(Collected data)
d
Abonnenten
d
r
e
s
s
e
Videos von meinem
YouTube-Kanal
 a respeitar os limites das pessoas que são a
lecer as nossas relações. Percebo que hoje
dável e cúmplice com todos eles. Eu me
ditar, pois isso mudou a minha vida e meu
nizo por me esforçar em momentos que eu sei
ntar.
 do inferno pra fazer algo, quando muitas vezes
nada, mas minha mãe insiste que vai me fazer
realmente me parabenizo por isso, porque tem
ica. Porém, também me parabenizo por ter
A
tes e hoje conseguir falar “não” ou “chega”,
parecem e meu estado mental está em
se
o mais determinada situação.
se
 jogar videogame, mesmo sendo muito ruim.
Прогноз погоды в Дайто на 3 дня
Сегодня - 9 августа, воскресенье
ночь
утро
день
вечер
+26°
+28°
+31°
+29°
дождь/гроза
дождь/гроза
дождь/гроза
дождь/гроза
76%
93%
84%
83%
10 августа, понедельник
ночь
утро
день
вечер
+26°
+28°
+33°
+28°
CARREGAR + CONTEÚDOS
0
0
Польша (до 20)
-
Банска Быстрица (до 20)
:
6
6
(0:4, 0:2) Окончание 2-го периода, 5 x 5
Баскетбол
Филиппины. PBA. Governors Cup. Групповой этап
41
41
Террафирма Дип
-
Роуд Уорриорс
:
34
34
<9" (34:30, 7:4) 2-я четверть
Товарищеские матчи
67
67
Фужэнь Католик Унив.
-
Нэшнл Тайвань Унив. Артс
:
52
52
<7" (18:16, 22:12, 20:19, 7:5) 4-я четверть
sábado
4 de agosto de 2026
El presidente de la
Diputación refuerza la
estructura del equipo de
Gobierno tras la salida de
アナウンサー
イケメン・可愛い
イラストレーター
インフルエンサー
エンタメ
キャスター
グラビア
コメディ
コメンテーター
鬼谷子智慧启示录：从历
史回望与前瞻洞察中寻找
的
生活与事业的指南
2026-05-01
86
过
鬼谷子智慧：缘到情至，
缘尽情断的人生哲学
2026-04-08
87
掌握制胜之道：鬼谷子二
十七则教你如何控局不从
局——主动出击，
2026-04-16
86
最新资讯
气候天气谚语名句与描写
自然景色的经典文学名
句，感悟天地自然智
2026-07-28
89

• Instructions for the task
Copy every entry above word for word.

• Your response
d
Abonnenten
d
r
e
s
s
e
Videos von meinem
YouTube-Kanal
 a respeitar os limites das pessoas que são a
lecer as nossas relações. Percebo que hoje
dável e cúmplice com todos eles. Eu me
ditar, pois isso mudou a minha vida e meu
nizo por me esforçar em momentos que eu sei
ntar.
 do inferno pra fazer algo, quando muitas vezes
nada, mas minha mãe insiste que vai me fazer
realmente me parabenizo por isso, porque tem
ica. Porém, também me parabenizo por ter
A
tes e hoje conseguir falar “não” ou “chega”,
parecem e meu estado mental está em
se
o mais determinada situação.
se
 jogar videogame, mesmo sendo muito ruim.
Прогноз погоды в Дайто на 3 дня
Сегодня - 9 августа, воскресенье
ночь
утро
день
вечер
+26°
+28°
+31°
+29°
дождь/гроза
дождь/гроза
дождь/гроза
дождь/гроза
76%
93%
84%
83%
10 августа, понедельник
ночь
утро
день
вечер
+26°
+28°
+33°
+28°
CARREGAR + CONTEÚDOS
0
0
Польша (до 20)
-
Банска Быстрица (до 20)
:
6
6
(0:4, 0:2) Окончание 2-го периода, 5 x 5
Баскетбол
Филиппины. PBA. Governors Cup. Групповой этап
41
41
Террафирма Дип
-
Роуд Уорриорс
:
34
34
<9" (34:30, 7:4) 2-я четверть
Товарищеские матчи
67
67
Фужэнь Католик Унив.
-
Нэшнл Тайвань Унив. Артс
:
52
52
<7" (18:16, 22:12, 20:19, 7:5) 4-я четверть
sábado
4 de agosto de 2026
El presidente de la
Diputación refuerza la
estructura del equipo de
Gobierno tras la salida de
アナウンサー
イケメン・可愛い
イラストレーター
インフルエンサー
エンタメ
キャスター
グラビア
コメディ
コメンテーター
鬼谷子智慧启示录：从历
史回望与前瞻洞察中寻找
的
生活与事业的指南
2026-05-01
86
过
鬼谷子智慧：缘到情至，
缘尽情断的人生哲学
2026-04-08
87
掌握制胜之道：鬼谷子二
十七则教你如何控局不从
局——主动出击，
2026-04-16
86
最新资讯
气候天气谚语名句与描写
自然景色的经典文学名
句，感悟天地自然智
2026-07-28
89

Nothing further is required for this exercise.